Chronicling the Renaissance of North Central, the Heart of Columbia
COLUMBIA, Mo 11/13/05 (Editorial) -- On my way to the post office shortly after the election, I went by a
home I've owned for about a year in North Central Columbia. The 63-year-old Blues musician who's lived there for the past 14 years was getting back from a funeral -- his 10th in just a few months.
"I've got friends and family dyin' left and right," he told me. "Now I know why they call it the blues."
He and I got to know one another when I painted his house this summer -- 15 years after the original owners slapped the white siding with gray primer and left it -- to dust and dinge and years of neglect.
This day, he told me about a neighborhood homecoming -- a woman who'd been in prison on crack cocaine and other charges. She might be moving into the house across the street she left behind in handcuffs five years ago, vacant so long a tree has grown out of its foundation.
He doesn't expect her to make it on the outside, though. She never has before.
When I made it to the post office, an election-day letter took me back to the neighborhood.
Dated Tuesday, 11/8/05 from the City of Columbia, it informs all homeowners on 6th Street in North Central that the city seeks to assess up to $1,200.00 for long-overdue repairs to the street and sewer system completed well over a year ago. It says that much-needed work on worn-out streets and other obsolete systems conferred a "special benefit" to residents.
Somehow, decent streets, sidewalks and sewers don't -- or shouldn't -- seem special, especially in an area of town that needs all the benefits it can get.

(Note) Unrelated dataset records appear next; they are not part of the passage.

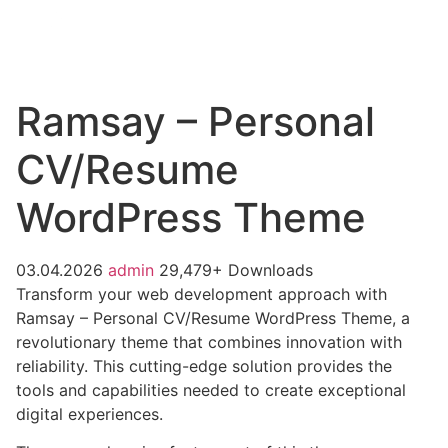
Ramsay – Personal
CV/Resume
WordPress Theme
03.04.2026
admin
29,479+ Downloads
Transform your web development approach with
Ramsay – Personal CV/Resume WordPress Theme, a
revolutionary theme that combines innovation with
reliability. This cutting-edge solution provides the
tools and capabilities needed to create exceptional
digital experiences.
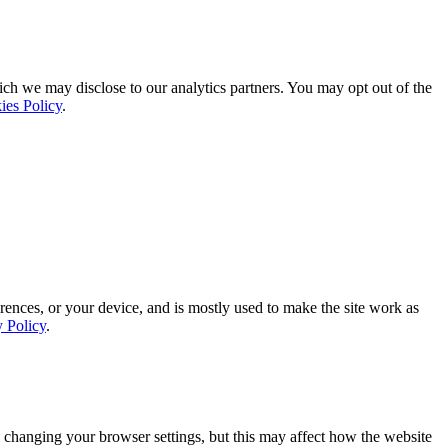
ich we may disclose to our analytics partners. You may opt out of the
ies Policy
.
rences, or your device, and is mostly used to make the site work as
y Policy
.
 changing your browser settings, but this may affect how the website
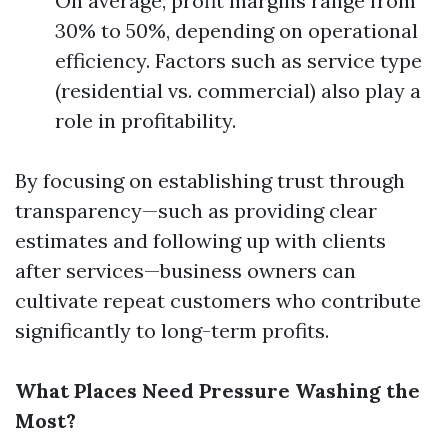
On average, profit margins range from
30% to 50%, depending on operational
efficiency. Factors such as service type
(residential vs. commercial) also play a
role in profitability.
By focusing on establishing trust through
transparency—such as providing clear
estimates and following up with clients
after services—business owners can
cultivate repeat customers who contribute
significantly to long-term profits.
What Places Need Pressure Washing the
Most?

The ordinance itself notes that the work was "necessary for the welfare and improvement of the City and that it is in the public interest that such improvements be made."
Hopefully, the city's welfare and the public interest aren't special benefits, either.
Pending a MONDAY, NOVEMBER 21, 2005 PUBLIC HEARING at City Hall, the city council may decide to assess this tax, at 9% annual interest, as a lien on 6th street homes.
For low-income residents, $1,200.00 could break the bank.
For those of us eager to revitalize our city's central residential area -- where poverty, crime, and social problems have
exacted a long, hard toll -- assessments like this serve as a powerful disincentive. We're already repairing the neglect of property owners and residents -- risky, costly, and sometimes disheartening work that confers major benefits to the public generally, and to local residents individually.
Please write, call, or show up on November 21 to let your city council person know that the city's welfare, the public interest, and normal city services are not "special benefits."
And that to Revitalize, we must Incentivize.
It's an approach that's working around the nation and it can and should work here.